Teach your parents well, their children's hell will slowly go by.
-CSNY

So many regrets. When my son was little, kissing a boom-boom was magical. The crying stopped immediately.

As far as Aaron, I'll bet a ton of black people were embarrassed. Here was a man held in adulation by millions of whites, and yet he focused on the pain. I can only hope it was due to hardening of the arteries clouding his judgement. But then, any number of people could have persuaded him to tone it down.

Unknown said...

I concur - Excellent post.

Chip S. said...

Obviously a great post. As usual.

But I'm still not quite able to figure out how letters from 40 years ago prove that things haven't changed.

Hank should provide a side-by-side comparison of a random sample of his hate mail and a random sample of National Review articles about Obamacare, with a full textual analysis.

I'm sure that would be illuminating to many, especially Aaron.

The Crack Emcee said...

"It must be racism. What else could it be? The question answers itself. There is only that one simple pure perfect answer. It occurs to mind immediately."

In a country that practiced some of the most brutal forms of racism - for most of it's history, including as it fought Hitler and whatnot - but now has cut back, simply because of law enforcement, blacks can trust whites know better than we do how much they've changed.
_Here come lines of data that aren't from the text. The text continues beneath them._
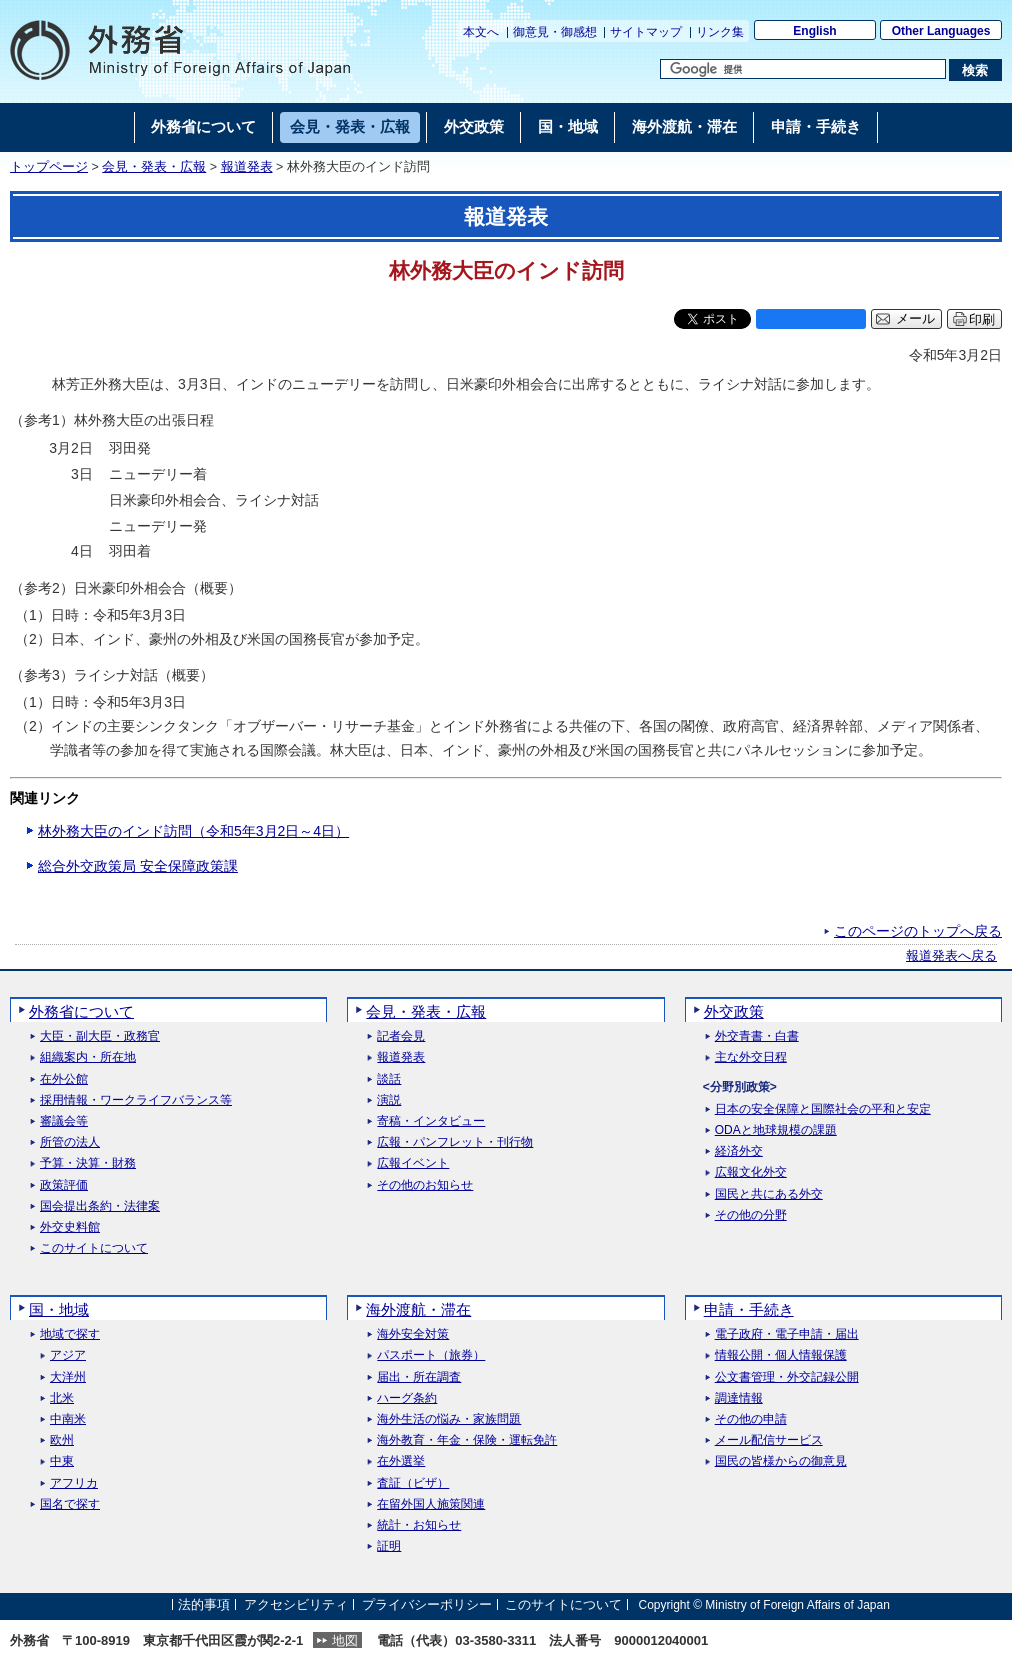 Image resolution: width=1012 pixels, height=1675 pixels. Describe the element at coordinates (49, 167) in the screenshot. I see `トップページ` at that location. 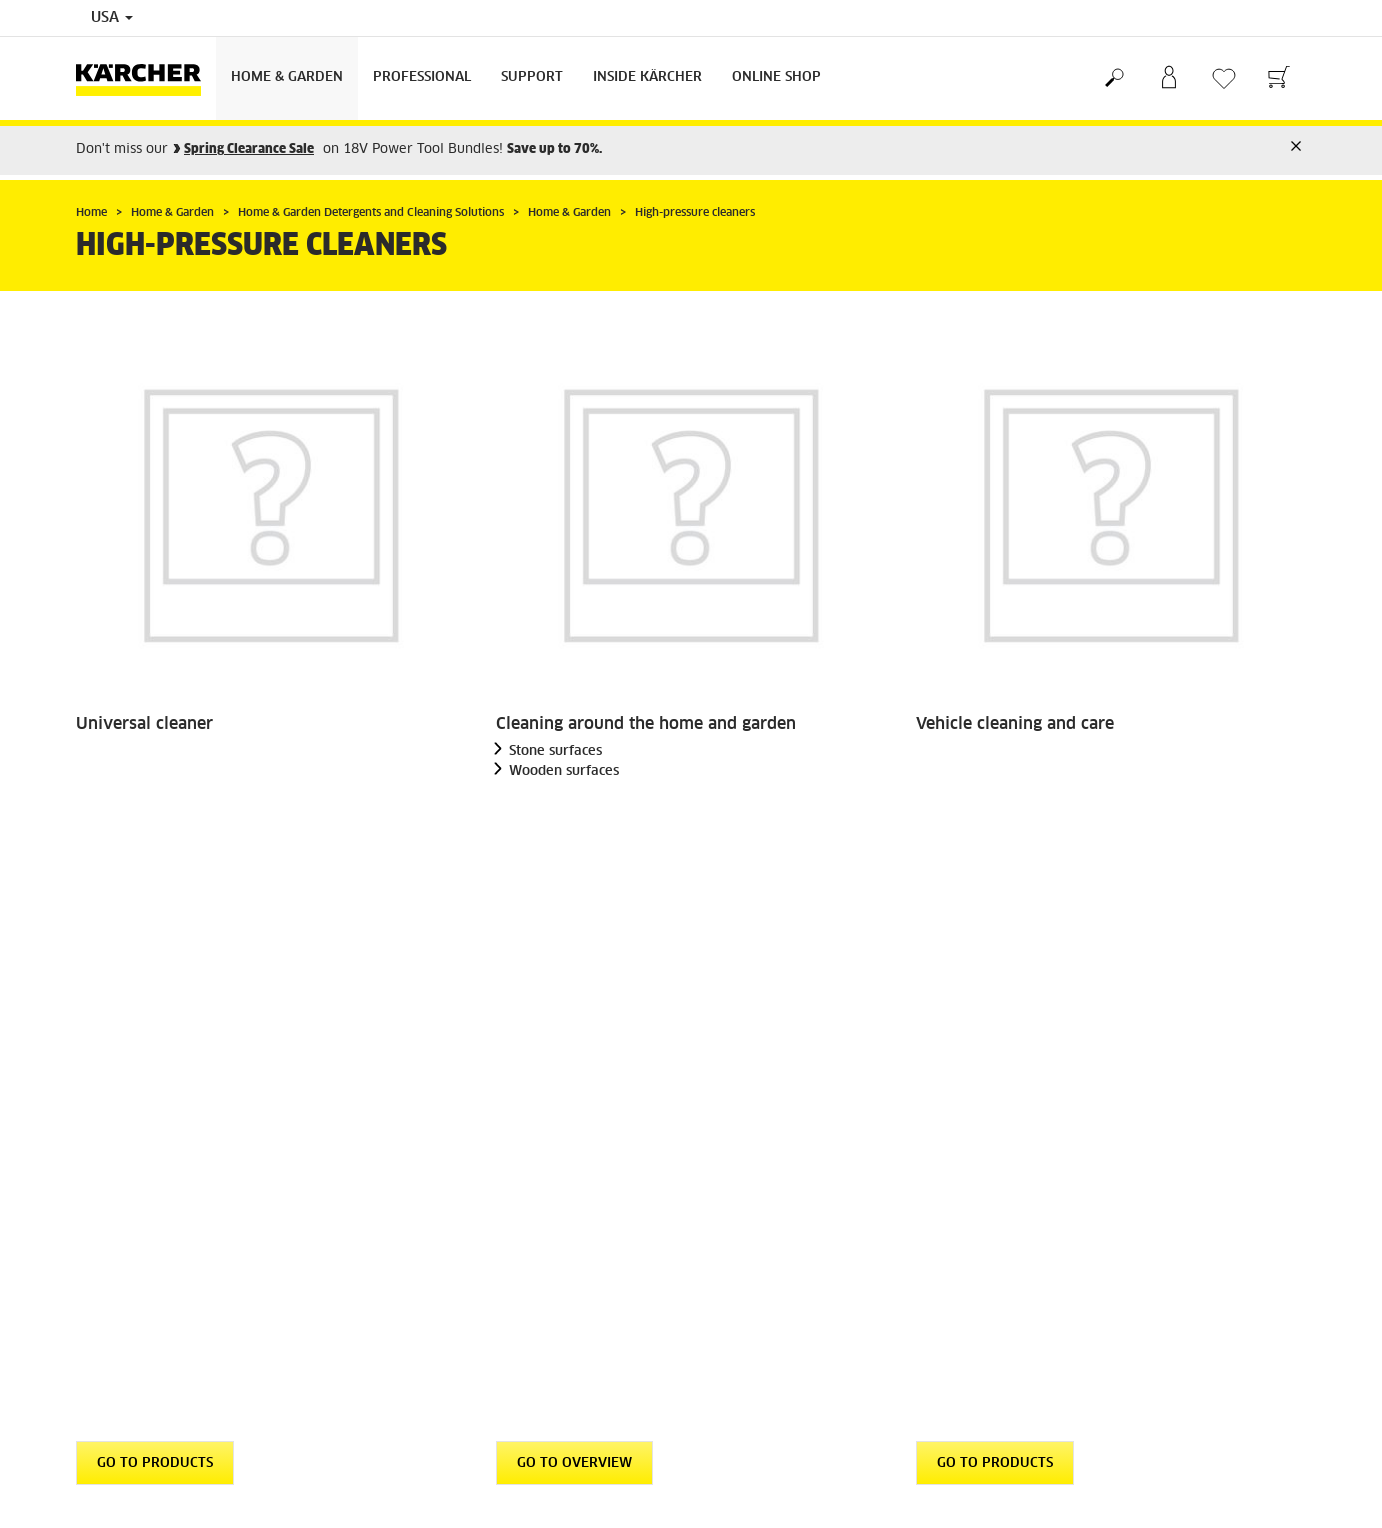 The width and height of the screenshot is (1382, 1528). What do you see at coordinates (532, 77) in the screenshot?
I see `Support` at bounding box center [532, 77].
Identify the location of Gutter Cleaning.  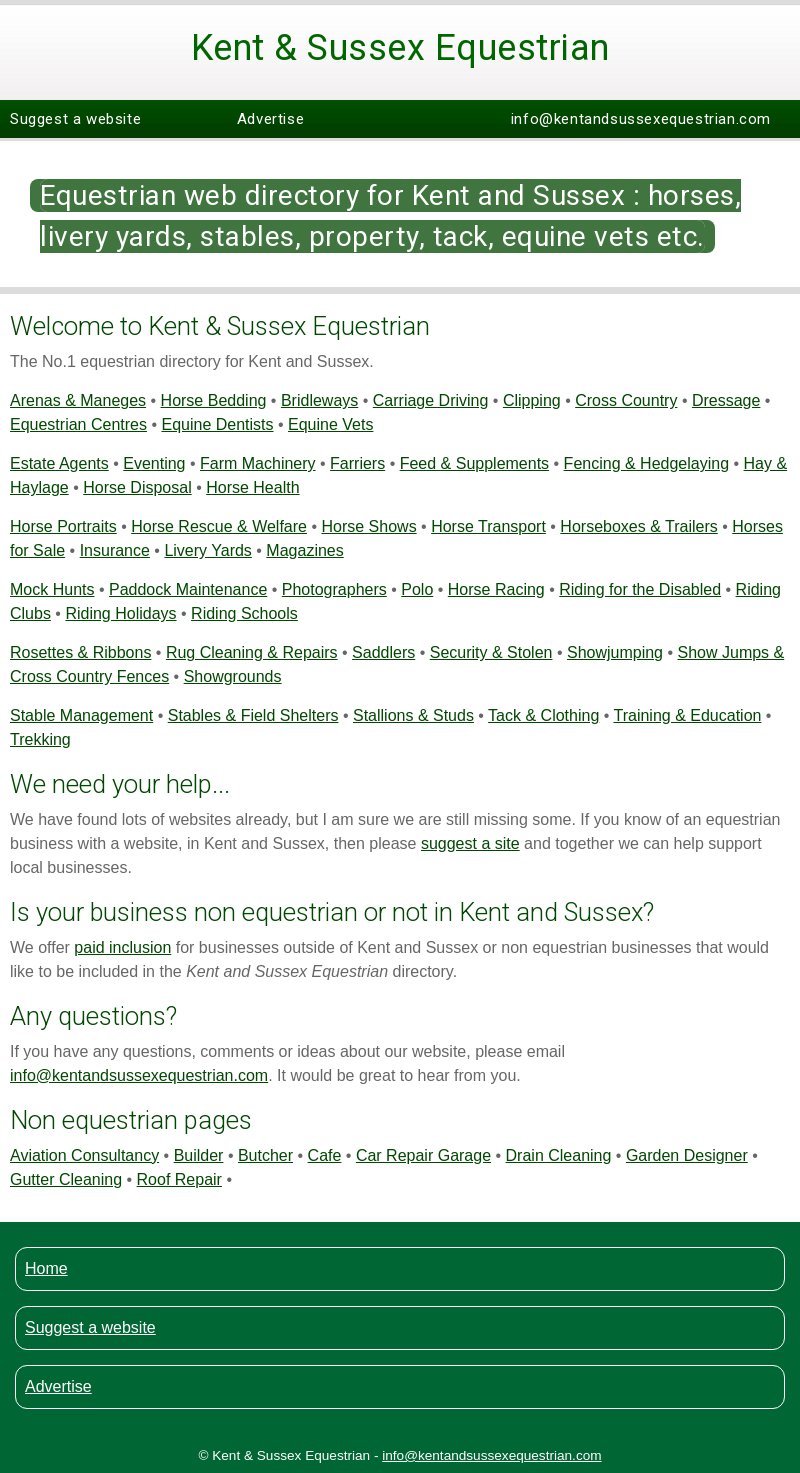 (66, 1179).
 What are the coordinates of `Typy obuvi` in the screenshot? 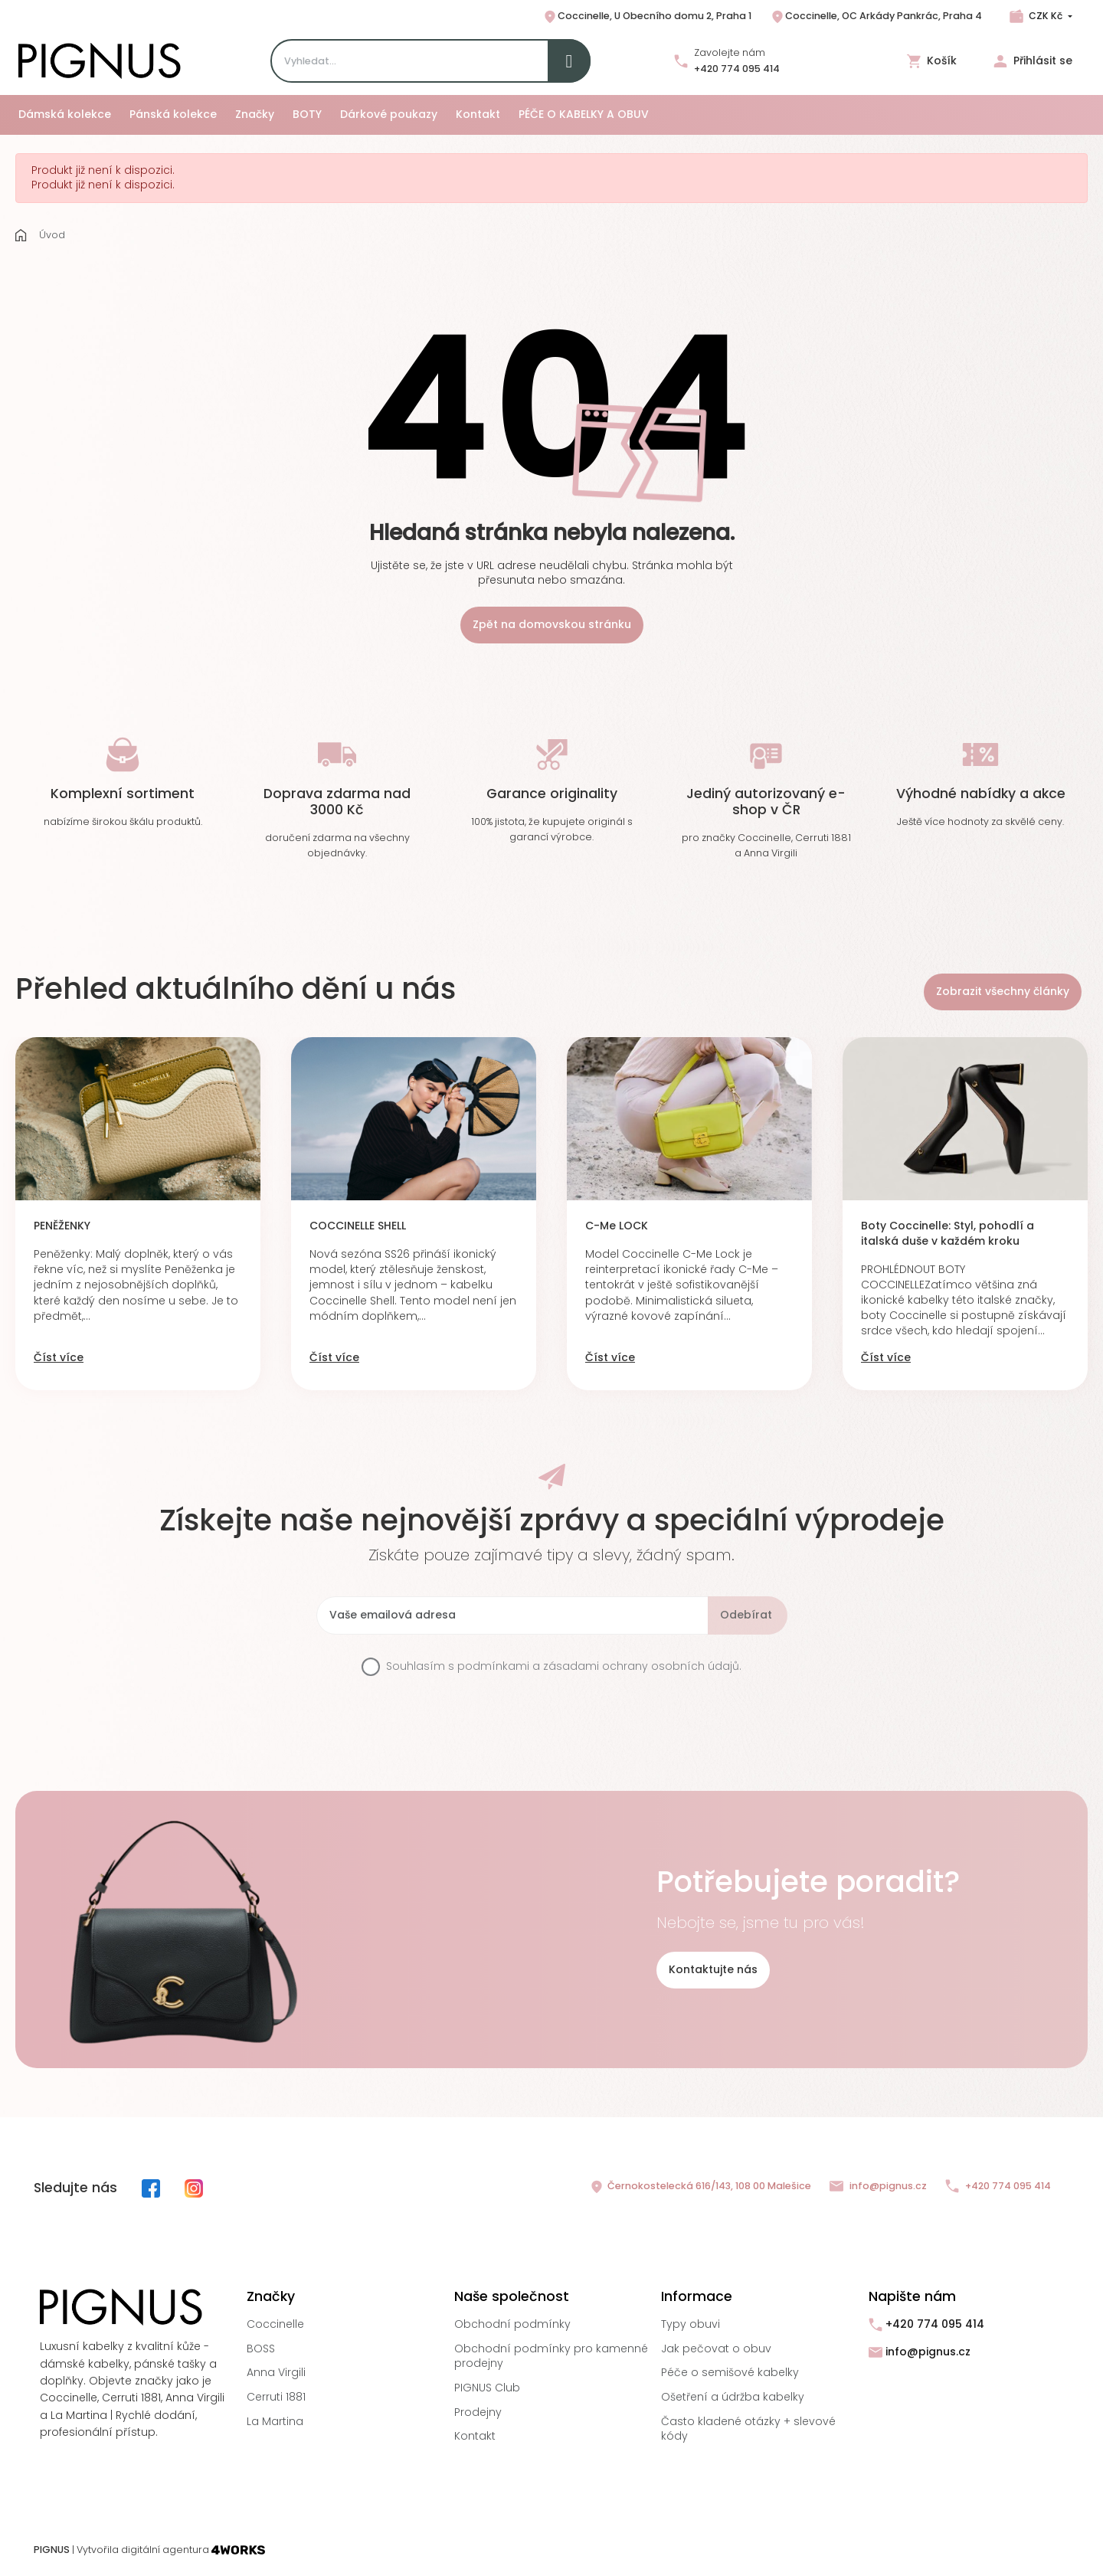 It's located at (690, 2324).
So I'm wrong. Hank Aaron's wrong. Obama's wrong. Oprah's wrong. The 97% of blacks who won't vote with you are wrong. Everyone who said The Republican Party has a race problem it needs to deal with, after the Romney loss, are wrong.The English director Steve McQueen is wrong,...

Chip Ahoy said...

In a word, yes.

Do you want to argue heat to mind? You do. I don't.

The contents of your heart are rejected. They make for piss-poor policy.

Fr Martin Fox said...

Sorry to see Mr. Aaron go down that road.

But I will always admire him for his home run record all the same.

My dad and I were at Riverfront Stadium in Cincinnati when he tied the record.